▸ Task goal
Without the pictures, write the listing below out again, line for line.

▸ Exercise data

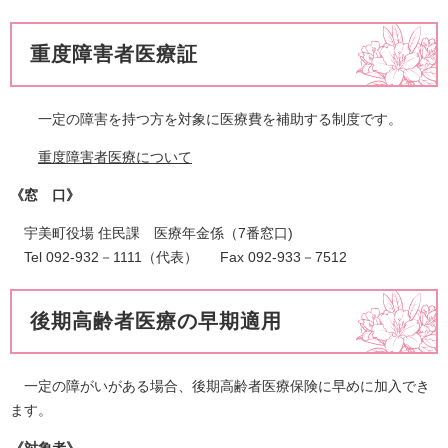
重度障害者医療証
一定の障害を持つ方を対象に医療費を補助する制度です。
重度障害者医療について
《窓 口》
宇美町役場 住民課 医療年金係（7番窓口)
Tel 092-932－1111（代表） Fax 092-933－7512
後期高齢者医療の早期適用
一定の障がいがある場合、後期高齢者医療保険に早めに加入でき
ます。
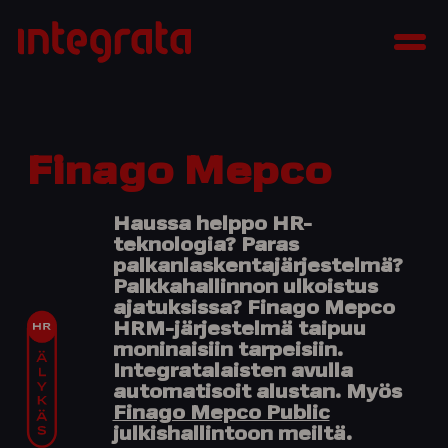
Siirry
Integrata
sisältöön
Men
Finago Mepco
Haussa
helppo HR-
teknologia?
Paras
palkanlaskentajärjestelmä?
Palkkahallinnon ulkoistus
ajatuksissa?
Finago Mepco
HRM
-järjestelmä
taipuu
moninaisiin tarpeisiin
.
Integratalaisten avulla
automatisoit alustan. Myös
Finago Mepco Public
julkishallintoon meiltä.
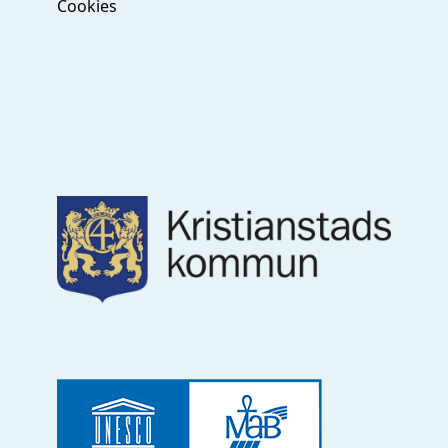
Cookies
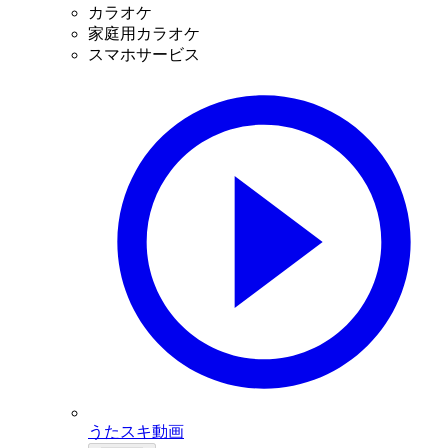
カラオケ
家庭用カラオケ
スマホサービス
うたスキ動画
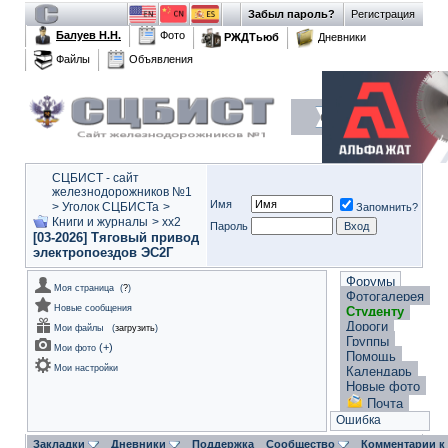
Забыл пароль?
Регистрация
Балуев Н.Н.
Фото
РЖДТьюб
Дневники
Файлы
Объявления
СЦБИСТ - сайт
железнодорожников №1
Имя
>
Уголок СЦБИСТа
>
Запомнить?
Книги и журналы
>
xx2
Пароль
[03-2026] Тяговый привод
электропоездов ЭС2Г
Форумы
Моя страница
(
?
)
Фотогалерея
Новые сообщения
Студенту
Дороги
Мои файлы
(
загрузить
)
Группы
(
+
)
Мои фото
Помощь
Мои настройки
Календарь
Новые фото
Почта
Ошибка
Закладки
Дневники
Поддержка
Сообщество
Комментарии к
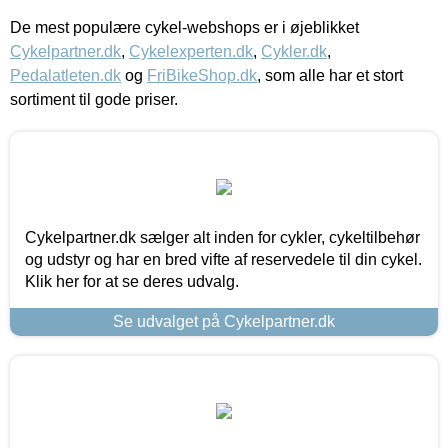
De mest populære cykel-webshops er i øjeblikket
Cykelpartner.dk
,
Cykelexperten.dk
,
Cykler.dk
,
Pedalatleten.dk
og
FriBikeShop.dk
, som alle har et stort
sortiment til gode priser.
Cykelpartner.dk sælger alt inden for cykler, cykeltilbehør
og udstyr og har en bred vifte af reservedele til din cykel.
Klik her for at se deres udvalg.
Se udvalget på Cykelpartner.dk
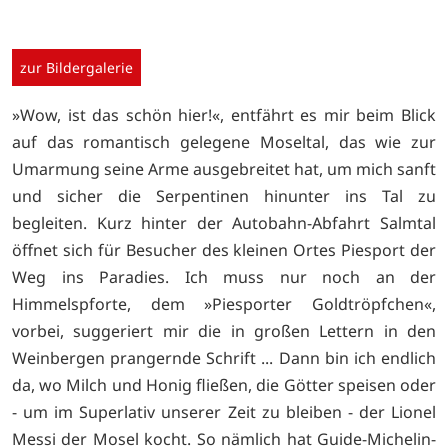
zur Bildergalerie
»Wow, ist das schön hier!«, entfährt es mir beim Blick
auf das romantisch gelegene Moseltal, das wie zur
Umarmung seine Arme ausgebreitet hat, um mich sanft
und sicher die Serpentinen hinunter ins Tal zu
begleiten. Kurz hinter der Autobahn-Abfahrt Salmtal
öffnet sich für Besucher des kleinen Ortes Piesport der
Weg ins Paradies. Ich muss nur noch an der
Himmelspforte, dem »Piesporter Goldtröpfchen«,
vorbei, suggeriert mir die in großen Lettern in den
Weinbergen prangernde Schrift ... Dann bin ich endlich
da, wo Milch und Honig fließen, die Götter speisen oder
- um im Superlativ unserer Zeit zu bleiben - der Lionel
Messi der Mosel kocht. So nämlich hat Guide-Michelin-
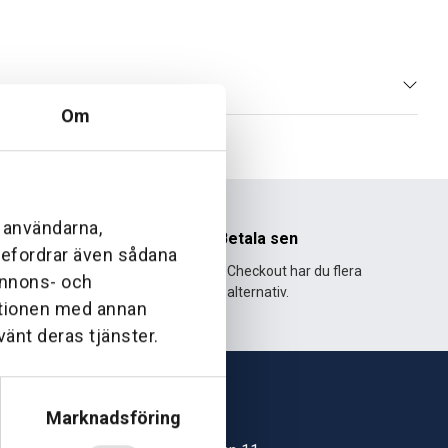
Om
l användarna,
nhet
Betala sen
ebefordrar även sådana
995 och har
Med Klarna Checkout har du flera
 annons- och
lväxt.
alternativ.
ationen med annan
vänt deras tjänster.
Marknadsföring
Skövde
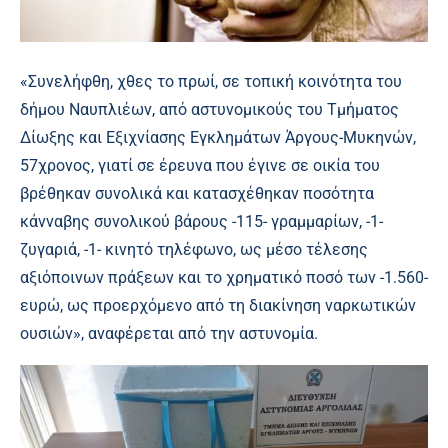
«Συνελήφθη, χθες το πρωί, σε τοπική κοινότητα του
δήμου Ναυπλιέων, από αστυνομικούς του Τμήματος
Δίωξης και Εξιχνίασης Εγκλημάτων Άργους-Μυκηνών,
57χρονος, γιατί σε έρευνα που έγινε σε οικία του
βρέθηκαν συνολικά και κατασχέθηκαν ποσότητα
κάνναβης συνολικού βάρους -115- γραμμαρίων, -1-
ζυγαριά, -1- κινητό τηλέφωνο, ως μέσο τέλεσης
αξιόποινων πράξεων και το χρηματικό ποσό των -1.560-
ευρώ, ως προερχόμενο από τη διακίνηση ναρκωτικών
ουσιών», αναφέρεται από την αστυνομία.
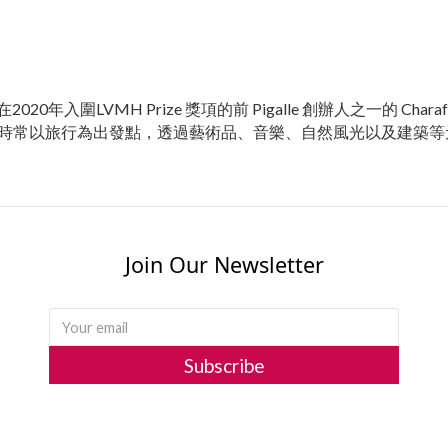
2020年入圍LVMH Prize 獎項的前 Pigalle 創辦人之一的 
時常以旅行為出發點，透過藝術品、音樂、自然風光以及建築等
Join Our Newsletter
Subscribe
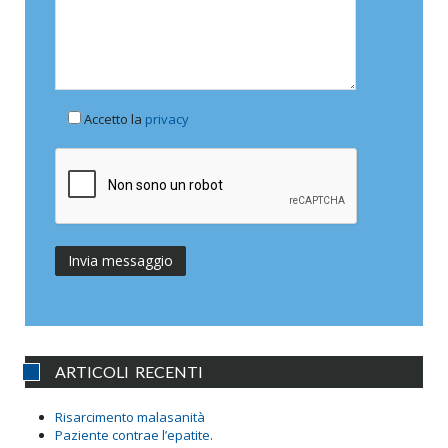
Accetto la
privacy
ARTICOLI RECENTI
Risarcimento malasanità
Paziente contrae l’epatite.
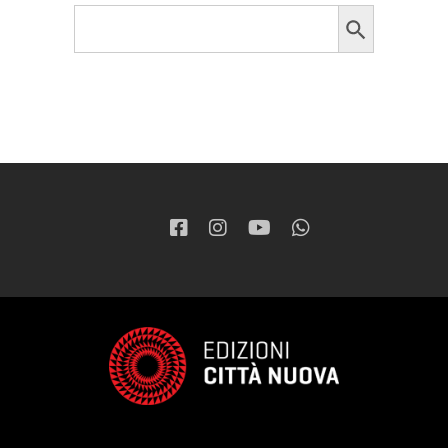
Search Button
Search
for:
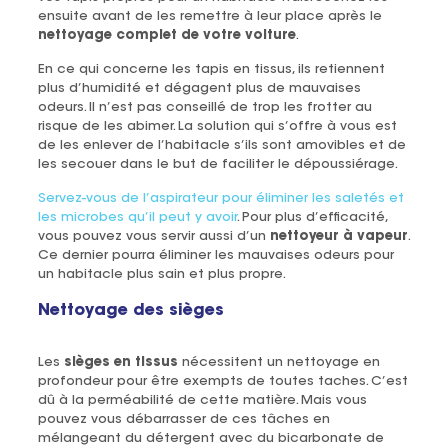
ensuite avant de les remettre à leur place après le
nettoyage complet de votre voiture
.
En ce qui concerne les tapis en tissus, ils retiennent
plus d’humidité et dégagent plus de mauvaises
odeurs. Il n’est pas conseillé de trop les frotter au
risque de les abimer. La solution qui s’offre à vous est
de les enlever de l’habitacle s’ils sont amovibles et de
les secouer dans le but de faciliter le dépoussiérage.
Servez-vous de l’aspirateur pour éliminer les saletés et
les microbes qu’il peut y avoir
. Pour plus d’efficacité,
vous pouvez vous servir aussi d’un
nettoyeur à vapeur
.
Ce dernier pourra éliminer les mauvaises odeurs pour
un habitacle plus sain et plus propre.
Nettoyage des sièges
Les
sièges en tissus
nécessitent un nettoyage en
profondeur pour être exempts de toutes taches. C’est
dû à la perméabilité de cette matière. Mais vous
pouvez vous débarrasser de ces tâches en
mélangeant du détergent avec du bicarbonate de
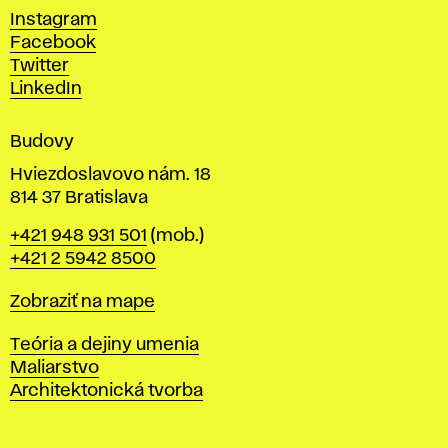
c
Instagram
h
Facebook
u
Twitter
m
LinkedIn
e
n
Budovy
í
v
Hviezdoslavovo nám. 18
814 37 Bratislava
B
Telefón
+421 948 931 501
(mob.)
r
+421 2 5942 8500
a
t
Mapa
Zobraziť na mape
i
s
Katedry
Teória a dejiny umenia
l
Maliarstvo
a
Architektonická tvorba
v
e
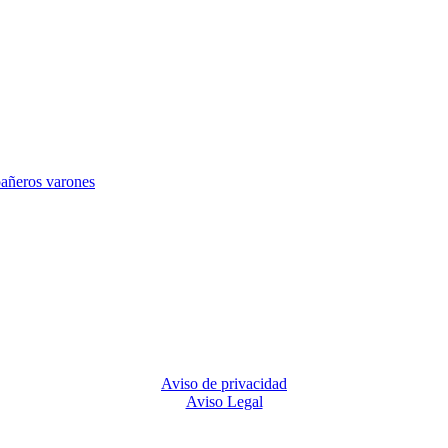
Aviso de privacidad
Aviso Legal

▸ Task solution
重度障害者医療証
一定の障害を持つ方を対象に医療費を補助する制度です。
重度障害者医療について
《窓 口》
宇美町役場 住民課 医療年金係（7番窓口)
Tel 092-932－1111（代表） Fax 092-933－7512
後期高齢者医療の早期適用
一定の障がいがある場合、後期高齢者医療保険に早めに加入でき
ます。
Siirry
Integrata
sisältöön
Men
Finago Mepco
Haussa
helppo HR-
teknologia?
Paras
palkanlaskentajärjestelmä?
Palkkahallinnon ulkoistus
ajatuksissa?
Finago Mepco
HRM
-järjestelmä
taipuu
moninaisiin tarpeisiin
.
Integratalaisten avulla
automatisoit alustan. Myös
Finago Mepco Public
julkishallintoon meiltä.
Cookies
カラオケ
家庭用カラオケ
スマホサービス
うたスキ動画
Забыл пароль?
Регистрация
Балуев Н.Н.
Фото
РЖДТьюб
Дневники
Файлы
Объявления
СЦБИСТ - сайт
железнодорожников №1
Имя
>
Уголок СЦБИСТа
>
Запомнить?
Книги и журналы
>
xx2
Пароль
[03-2026] Тяговый привод
электропоездов ЭС2Г
Форумы
Моя страница
(
?
)
Фотогалерея
Новые сообщения
Студенту
Дороги
Мои файлы
(
загрузить
)
Группы
(
+
)
Мои фото
Помощь
Мои настройки
Календарь
Новые фото
Почта
Ошибка
Закладки
Дневники
Поддержка
Сообщество
Комментарии к
De mest populære cykel-webshops er i øjeblikket
Cykelpartner.dk
,
Cykelexperten.dk
,
Cykler.dk
,
Pedalatleten.dk
og
FriBikeShop.dk
, som alle har et stort
sortiment til gode priser.
Cykelpartner.dk sælger alt inden for cykler, cykeltilbehør
og udstyr og har en bred vifte af reservedele til din cykel.
Klik her for at se deres udvalg.
Se udvalget på Cykelpartner.dk
zur Bildergalerie
»Wow, ist das schön hier!«, entfährt es mir beim Blick
auf das romantisch gelegene Moseltal, das wie zur
Umarmung seine Arme ausgebreitet hat, um mich sanft
und sicher die Serpentinen hinunter ins Tal zu
begleiten. Kurz hinter der Autobahn-Abfahrt Salmtal
öffnet sich für Besucher des kleinen Ortes Piesport der
Weg ins Paradies. Ich muss nur noch an der
Himmelspforte, dem »Piesporter Goldtröpfchen«,
vorbei, suggeriert mir die in großen Lettern in den
Weinbergen prangernde Schrift ... Dann bin ich endlich
da, wo Milch und Honig fließen, die Götter speisen oder
- um im Superlativ unserer Zeit zu bleiben - der Lionel
Messi der Mosel kocht. So nämlich hat Guide-Michelin-
Om
l användarna,
nhet
Betala sen
ebefordrar även sådana
995 och har
Med Klarna Checkout har du flera
 annons- och
lväxt.
alternativ.
ationen med annan
vänt deras tjänster.
Marknadsföring
Skövde
«Συνελήφθη, χθες το πρωί, σε τοπική κοινότητα του
δήμου Ναυπλιέων, από αστυνομικούς του Τμήματος
Δίωξης και Εξιχνίασης Εγκλημάτων Άργους-Μυκηνών,
57χρονος, γιατί σε έρευνα που έγινε σε οικία του
βρέθηκαν συνολικά και κατασχέθηκαν ποσότητα
κάνναβης συνολικού βάρους -115- γραμμαρίων, -1-
ζυγαριά, -1- κινητό τηλέφωνο, ως μέσο τέλεσης
αξιόποινων πράξεων και το χρηματικό ποσό των -1.560-
ευρώ, ως προερχόμενο από τη διακίνηση ναρκωτικών
ουσιών», αναφέρεται από την αστυνομία.
2020年入圍LVMH Prize 獎項的前 Pigalle 創辦人之一的 
時常以旅行為出發點，透過藝術品、音樂、自然風光以及建築等
Join Our Newsletter
Subscribe
Accetto la
privacy
ARTICOLI RECENTI
Risarcimento malasanità
Paziente contrae l’epatite.
Search Button
Search
for:
ensuite avant de les remettre à leur place après le
nettoyage complet de votre voiture
.
En ce qui concerne les tapis en tissus, ils retiennent
plus d’humidité et dégagent plus de mauvaises
odeurs. Il n’est pas conseillé de trop les frotter au
risque de les abimer. La solution qui s’offre à vous est
de les enlever de l’habitacle s’ils sont amovibles et de
les secouer dans le but de faciliter le dépoussiérage.
Servez-vous de l’aspirateur pour éliminer les saletés et
les microbes qu’il peut y avoir
. Pour plus d’efficacité,
vous pouvez vous servir aussi d’un
nettoyeur à vapeur
.
Ce dernier pourra éliminer les mauvaises odeurs pour
un habitacle plus sain et plus propre.
Nettoyage des sièges
Les
sièges en tissus
nécessitent un nettoyage en
profondeur pour être exempts de toutes taches. C’est
dû à la perméabilité de cette matière. Mais vous
pouvez vous débarrasser de ces tâches en
mélangeant du détergent avec du bicarbonate de
c
Instagram
h
Facebook
u
Twitter
m
LinkedIn
e
n
Budovy
í
v
Hviezdoslavovo nám. 18
814 37 Bratislava
B
Telefón
+421 948 931 501
(mob.)
r
+421 2 5942 8500
a
t
Mapa
Zobraziť na mape
i
s
Katedry
Teória a dejiny umenia
l
Maliarstvo
a
Architektonická tvorba
v
e
Aviso de privacidad
Aviso Legal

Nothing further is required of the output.